* _Task_:
Lift every line from the entries that includes the word "information".

(Saved data entries)
──────────

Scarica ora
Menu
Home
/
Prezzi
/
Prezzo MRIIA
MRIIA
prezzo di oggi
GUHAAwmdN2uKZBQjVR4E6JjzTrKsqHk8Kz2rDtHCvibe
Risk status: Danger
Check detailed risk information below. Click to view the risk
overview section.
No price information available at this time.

──────────

* _Exercise answer_:
Check detailed risk information below. Click to view the risk
No price information available at this time.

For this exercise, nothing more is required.